*** Block opens ***

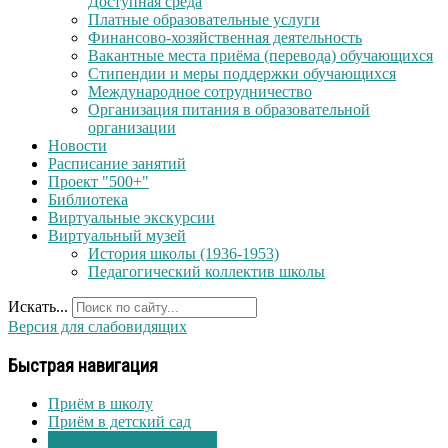
Доступная среда
Платные образовательные услуги
Финансово-хозяйственная деятельность
Вакантные места приёма (перевода) обучающихся
Стипендии и меры поддержки обучающихся
Международное сотрудничество
Организация питания в образовательной
организации
Новости
Расписание занятий
Проект "500+"
Библиотека
Виртуальные экскурсии
Виртуальный музей
История школы (1936-1953)
Педагогический коллектив школы
Искать...
Версия для слабовидящих
Быстрая навигация
Приём в школу
Приём в детский сад
Просвещение родителей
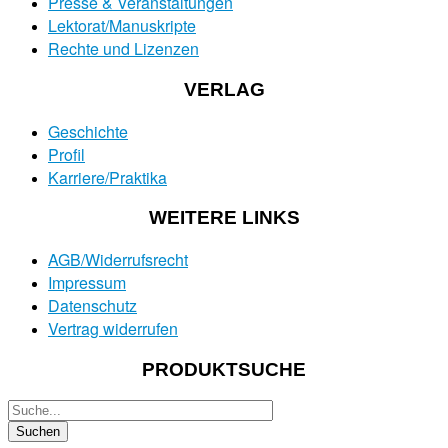
Presse & Veranstaltungen
Lektorat/Manuskripte
Rechte und Lizenzen
VERLAG
Geschichte
Profil
Karriere/Praktika
WEITERE LINKS
AGB/Widerrufsrecht
Impressum
Datenschutz
Vertrag widerrufen
PRODUKTSUCHE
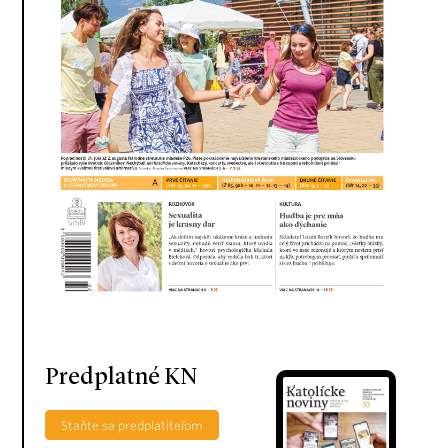
Predplatné KN
Staňte sa predplatiteľom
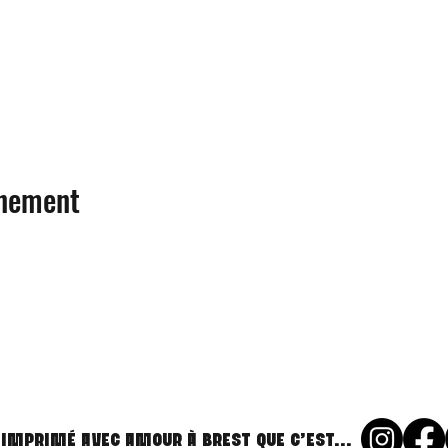
énement
 imprimé avec amour à Brest que c'est...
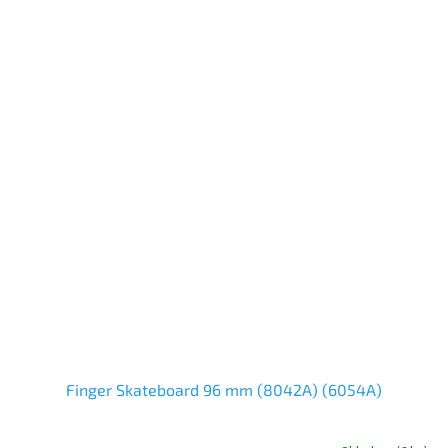
Finger Skateboard 96 mm (8042A) (6054A)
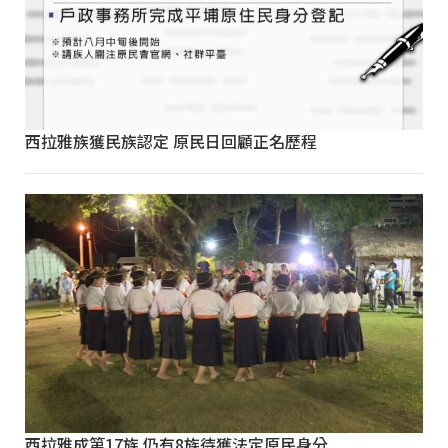
西拉雅族獲民族認定 原民日回顧正名歷程
西拉雅成第17族 仍有8族待獲法定原民身分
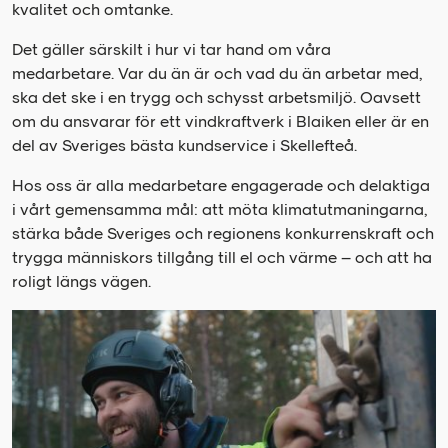
kvalitet och omtanke.
Det gäller särskilt i hur vi tar hand om våra
medarbetare. Var du än är och vad du än arbetar med,
ska det ske i en trygg och schysst arbetsmiljö. Oavsett
om du ansvarar för ett vindkraftverk i Blaiken eller är en
del av Sveriges bästa kundservice i Skellefteå.
Hos oss är alla medarbetare engagerade och delaktiga
i vårt gemensamma mål: att möta klimatutmaningarna,
stärka både Sveriges och regionens konkurrenskraft och
trygga människors tillgång till el och värme – och att ha
roligt längs vägen.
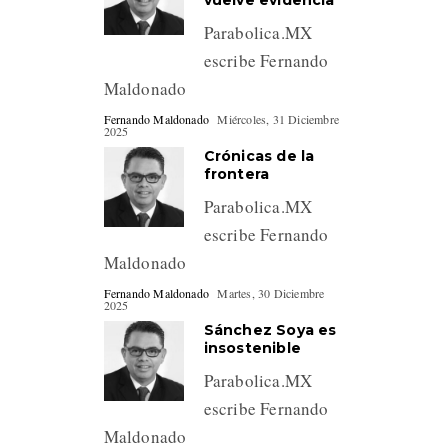
vuelve evidencia
Parabolica.MX
escribe Fernando
Maldonado
Fernando Maldonado
Miércoles, 31 Diciembre
2025
Crónicas de la
frontera
Parabolica.MX
escribe Fernando
Maldonado
Fernando Maldonado
Martes, 30 Diciembre
2025
Sánchez Soya es
insostenible
Parabolica.MX
escribe Fernando
Maldonado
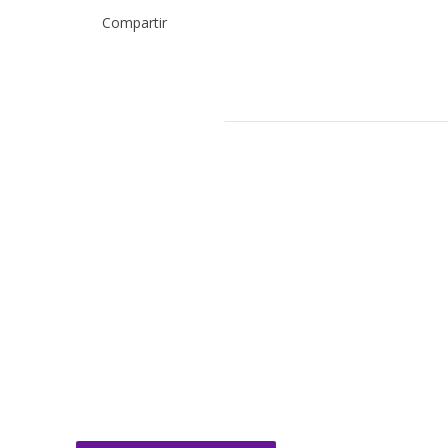
Compartir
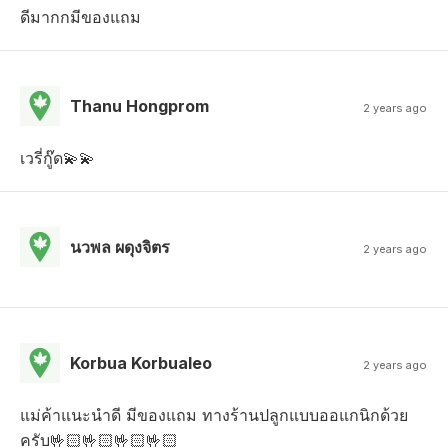
ดีมากกมีของแถม
Thanu Hongprom
2 years ago
เวรี่กู๊ด💫💫
นวพล ผดุงจิตร
2 years ago
Korbua Korbualeo
2 years ago
แม่ค้าแนะนำดี มีของแถม ทางร้านปลูกแบบออแกนิกด้วย
ครับ🤟🏻🤟🏻🤟🏻🤟🏻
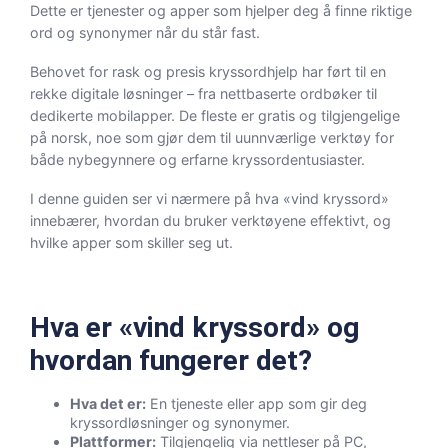
Dette er tjenester og apper som hjelper deg å finne riktige
ord og synonymer når du står fast.
Behovet for rask og presis kryssordhjelp har ført til en
rekke digitale løsninger – fra nettbaserte ordbøker til
dedikerte mobilapper. De fleste er gratis og tilgjengelige
på norsk, noe som gjør dem til uunnværlige verktøy for
både nybegynnere og erfarne kryssordentusiaster.
I denne guiden ser vi nærmere på hva «vind kryssord»
innebærer, hvordan du bruker verktøyene effektivt, og
hvilke apper som skiller seg ut.
Hva er «vind kryssord» og
hvordan fungerer det?
Hva det er:
En tjeneste eller app som gir deg
kryssordløsninger og synonymer.
Plattformer:
Tilgjengelig via nettleser på PC,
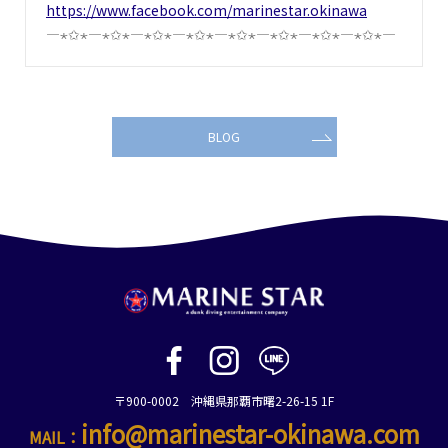
https://www.facebook.com/marinestar.okinawa
―⋆✩⋆―⋆✩⋆―⋆✩⋆―⋆✩⋆―⋆✩⋆―⋆✩⋆―⋆✩⋆―⋆✩⋆―
BLOG
〒900-0002 沖縄県那覇市曙2-26-15 1F
info@marinestar-okinawa.com
MAIL：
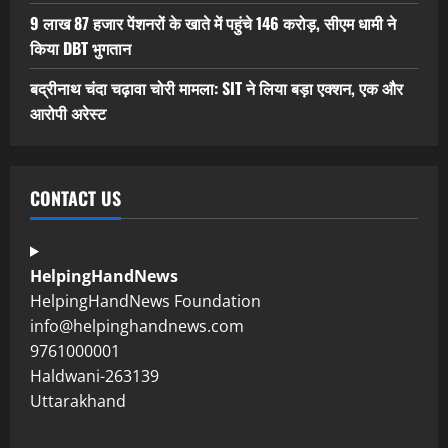
9 लाख 87 हजार पेंशनरों के खाते में पहुंचे 146 करोड़, सीएम धामी ने
किया DBT भुगतान
बद्रीनाथ चंदा चढ़ावा चोरी मामला: SIT ने लिया बड़ा एक्शन, एक और
आरोपी अरेस्ट
CONTACT US
HelpingHandNews
HelpingHandNews Foundation
info@helpinghandnews.com
9761000001
Haldwani-263139
Uttarakhand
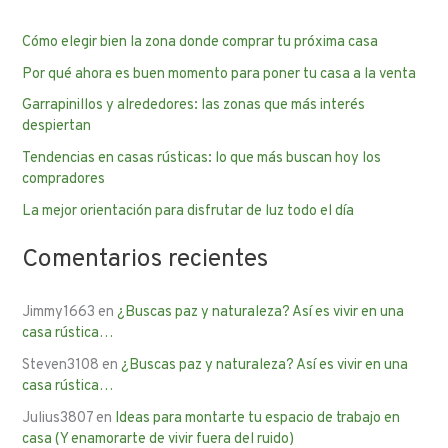
c
Cómo elegir bien la zona donde comprar tu próxima casa
a
Por qué ahora es buen momento para poner tu casa a la venta
r
p
Garrapinillos y alrededores: las zonas que más interés
despiertan
o
Tendencias en casas rústicas: lo que más buscan hoy los
r
compradores
:
La mejor orientación para disfrutar de luz todo el día
Comentarios recientes
Jimmy1663
en
¿Buscas paz y naturaleza? Así es vivir en una
casa rústica…
Steven3108
en
¿Buscas paz y naturaleza? Así es vivir en una
casa rústica…
Julius3807
en
Ideas para montarte tu espacio de trabajo en
casa (Y enamorarte de vivir fuera del ruido)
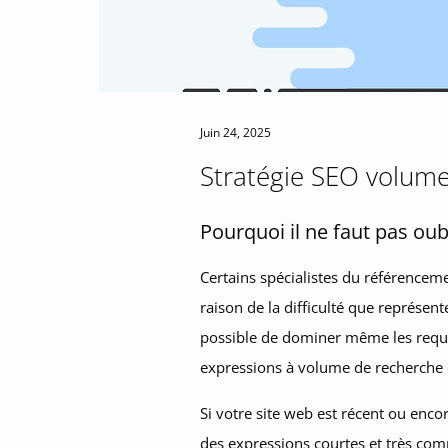
Juin 24, 2025
Stratégie SEO volume
Pourquoi il ne faut pas oub
Certains spécialistes du référencem
raison de la difficulté que représen
possible de dominer même les requêt
expressions à volume de recherche 
Si votre site web est récent ou encor
des expressions courtes et très com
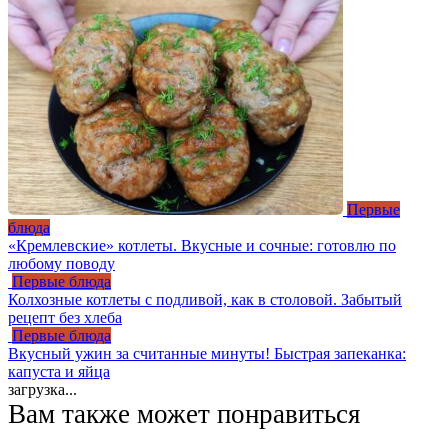
Первые
блюда
«Кремлевские» котлеты. Вкусные и сочные: готовлю по
любому поводу
Первые блюда
Колхозные котлеты с подливой, как в столовой. Забытый
рецепт без хлеба
Первые блюда
Вкусный ужин за считанные минуты! Быстрая запеканка:
капуста и яйца
загрузка...
Вам также может понравиться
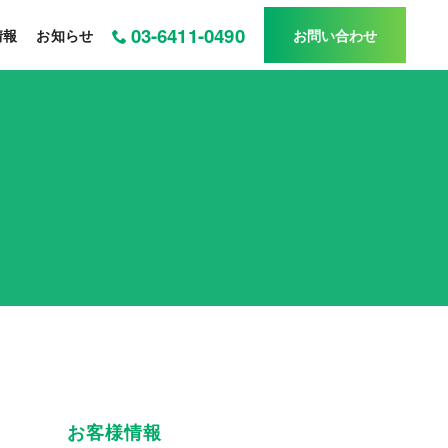
03-6411-0490
情報
お知らせ
お問い合わせ
お客様情報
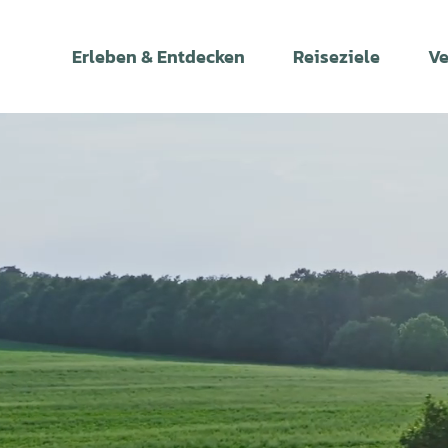
Z
u
Erleben & Entdecken
Reiseziele
Ve
m
I
n
h
a
l
t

*** Block closes ***

Brief: In the listing above, find the line containing "Педагогический коллектив школы" and the line containing "stärka både Sveriges", then print exactly those two lines and every line between them, minus the pictures.

Task solution:
Педагогический коллектив школы
Искать...
Версия для слабовидящих
Быстрая навигация
Приём в школу
Приём в детский сад
Просвещение родителей
Presse & Veranstaltungen
Lektorat/Manuskripte
Rechte und Lizenzen
VERLAG
Geschichte
Profil
Karriere/Praktika
WEITERE LINKS
AGB/Widerrufsrecht
Impressum
Datenschutz
Vertrag widerrufen
PRODUKTSUCHE
Predplatné KN
Staňte sa predplatiteľom
énement
 imprimé avec amour à Brest que c'est...
Finger Skateboard 96 mm (8042A) (6054A)
西拉雅族獲民族認定 原民日回顧正名歷程
西拉雅成第17族 仍有8族待獲法定原民身分
kvalitet och omtanke.
Det gäller särskilt i hur vi tar hand om våra
medarbetare. Var du än är och vad du än arbetar med,
ska det ske i en trygg och schysst arbetsmiljö. Oavsett
om du ansvarar för ett vindkraftverk i Blaiken eller är en
del av Sveriges bästa kundservice i Skellefteå.
Hos oss är alla medarbetare engagerade och delaktiga
i vårt gemensamma mål: att möta klimatutmaningarna,
stärka både Sveriges och regionens konkurrenskraft och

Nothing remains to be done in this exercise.